SOURCE RECORDS START

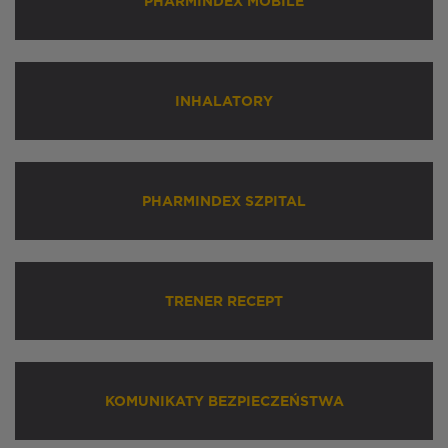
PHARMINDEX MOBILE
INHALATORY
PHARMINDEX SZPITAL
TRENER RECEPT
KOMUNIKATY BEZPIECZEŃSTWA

SOURCE RECORDS END
SOURCE RECORDS START

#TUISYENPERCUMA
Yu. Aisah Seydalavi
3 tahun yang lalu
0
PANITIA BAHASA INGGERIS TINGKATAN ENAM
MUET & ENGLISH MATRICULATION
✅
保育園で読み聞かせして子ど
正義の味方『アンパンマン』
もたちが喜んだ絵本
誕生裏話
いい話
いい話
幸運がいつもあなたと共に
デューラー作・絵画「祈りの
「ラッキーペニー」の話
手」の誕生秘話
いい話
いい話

SOURCE RECORDS END

YOUR OBJECTIVE:
State how many lines in the entries above include the word "PHARMINDEX"; reply with the number alone.

RESULT FOR THIS TASK:
2